* _Exercise_: Copy the first line of the material below and every later line through the line containing "regulatory side of the business will now see", without any other output.

* _Listed records_:

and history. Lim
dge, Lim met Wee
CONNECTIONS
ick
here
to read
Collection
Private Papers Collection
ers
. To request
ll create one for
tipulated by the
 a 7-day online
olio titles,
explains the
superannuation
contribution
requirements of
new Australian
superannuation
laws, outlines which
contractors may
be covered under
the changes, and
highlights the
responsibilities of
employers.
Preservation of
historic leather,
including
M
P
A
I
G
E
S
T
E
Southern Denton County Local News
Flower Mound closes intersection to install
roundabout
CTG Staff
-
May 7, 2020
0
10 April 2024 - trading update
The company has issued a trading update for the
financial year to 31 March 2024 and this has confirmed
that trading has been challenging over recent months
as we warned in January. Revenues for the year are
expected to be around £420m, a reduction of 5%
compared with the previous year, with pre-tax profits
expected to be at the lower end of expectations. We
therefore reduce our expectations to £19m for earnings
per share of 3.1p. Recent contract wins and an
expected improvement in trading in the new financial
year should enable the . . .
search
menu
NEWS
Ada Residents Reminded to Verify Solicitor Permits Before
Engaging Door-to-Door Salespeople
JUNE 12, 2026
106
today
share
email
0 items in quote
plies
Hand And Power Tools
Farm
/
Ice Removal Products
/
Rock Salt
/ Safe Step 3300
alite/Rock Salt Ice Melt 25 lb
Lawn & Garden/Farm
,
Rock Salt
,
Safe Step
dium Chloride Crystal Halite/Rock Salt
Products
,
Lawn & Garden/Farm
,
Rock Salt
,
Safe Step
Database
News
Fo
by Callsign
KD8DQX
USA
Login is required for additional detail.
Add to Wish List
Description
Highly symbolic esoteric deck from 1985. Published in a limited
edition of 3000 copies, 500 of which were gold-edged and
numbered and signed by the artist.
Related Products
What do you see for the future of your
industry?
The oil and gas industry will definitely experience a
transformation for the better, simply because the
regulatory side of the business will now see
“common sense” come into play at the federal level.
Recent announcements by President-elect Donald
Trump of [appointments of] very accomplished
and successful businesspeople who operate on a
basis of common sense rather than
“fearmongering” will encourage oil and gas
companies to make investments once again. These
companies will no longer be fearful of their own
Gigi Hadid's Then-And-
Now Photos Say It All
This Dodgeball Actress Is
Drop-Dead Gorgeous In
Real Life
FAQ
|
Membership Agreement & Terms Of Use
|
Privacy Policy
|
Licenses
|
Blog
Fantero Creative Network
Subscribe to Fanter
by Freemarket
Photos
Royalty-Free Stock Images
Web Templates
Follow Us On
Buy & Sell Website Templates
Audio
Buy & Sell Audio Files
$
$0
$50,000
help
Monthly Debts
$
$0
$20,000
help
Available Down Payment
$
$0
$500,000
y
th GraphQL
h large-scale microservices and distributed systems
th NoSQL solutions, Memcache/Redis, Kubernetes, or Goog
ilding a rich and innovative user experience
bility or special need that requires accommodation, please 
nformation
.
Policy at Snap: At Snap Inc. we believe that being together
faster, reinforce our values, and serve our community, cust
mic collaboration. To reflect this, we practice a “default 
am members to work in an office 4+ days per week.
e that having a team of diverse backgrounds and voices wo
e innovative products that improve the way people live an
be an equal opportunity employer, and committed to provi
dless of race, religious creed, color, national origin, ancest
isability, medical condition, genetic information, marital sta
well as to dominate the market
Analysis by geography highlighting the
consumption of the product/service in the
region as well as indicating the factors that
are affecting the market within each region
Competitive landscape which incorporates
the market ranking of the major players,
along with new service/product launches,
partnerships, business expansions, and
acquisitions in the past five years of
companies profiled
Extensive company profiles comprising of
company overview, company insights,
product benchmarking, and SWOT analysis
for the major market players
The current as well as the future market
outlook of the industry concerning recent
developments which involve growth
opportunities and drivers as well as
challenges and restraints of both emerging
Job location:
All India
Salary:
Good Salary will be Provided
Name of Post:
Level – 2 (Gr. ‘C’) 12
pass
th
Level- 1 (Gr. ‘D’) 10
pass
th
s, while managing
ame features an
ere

* _Response_:
and history. Lim
dge, Lim met Wee
CONNECTIONS
ick
here
to read
Collection
Private Papers Collection
ers
. To request
ll create one for
tipulated by the
 a 7-day online
olio titles,
explains the
superannuation
contribution
requirements of
new Australian
superannuation
laws, outlines which
contractors may
be covered under
the changes, and
highlights the
responsibilities of
employers.
Preservation of
historic leather,
including
M
P
A
I
G
E
S
T
E
Southern Denton County Local News
Flower Mound closes intersection to install
roundabout
CTG Staff
-
May 7, 2020
0
10 April 2024 - trading update
The company has issued a trading update for the
financial year to 31 March 2024 and this has confirmed
that trading has been challenging over recent months
as we warned in January. Revenues for the year are
expected to be around £420m, a reduction of 5%
compared with the previous year, with pre-tax profits
expected to be at the lower end of expectations. We
therefore reduce our expectations to £19m for earnings
per share of 3.1p. Recent contract wins and an
expected improvement in trading in the new financial
year should enable the . . .
search
menu
NEWS
Ada Residents Reminded to Verify Solicitor Permits Before
Engaging Door-to-Door Salespeople
JUNE 12, 2026
106
today
share
email
0 items in quote
plies
Hand And Power Tools
Farm
/
Ice Removal Products
/
Rock Salt
/ Safe Step 3300
alite/Rock Salt Ice Melt 25 lb
Lawn & Garden/Farm
,
Rock Salt
,
Safe Step
dium Chloride Crystal Halite/Rock Salt
Products
,
Lawn & Garden/Farm
,
Rock Salt
,
Safe Step
Database
News
Fo
by Callsign
KD8DQX
USA
Login is required for additional detail.
Add to Wish List
Description
Highly symbolic esoteric deck from 1985. Published in a limited
edition of 3000 copies, 500 of which were gold-edged and
numbered and signed by the artist.
Related Products
What do you see for the future of your
industry?
The oil and gas industry will definitely experience a
transformation for the better, simply because the
regulatory side of the business will now see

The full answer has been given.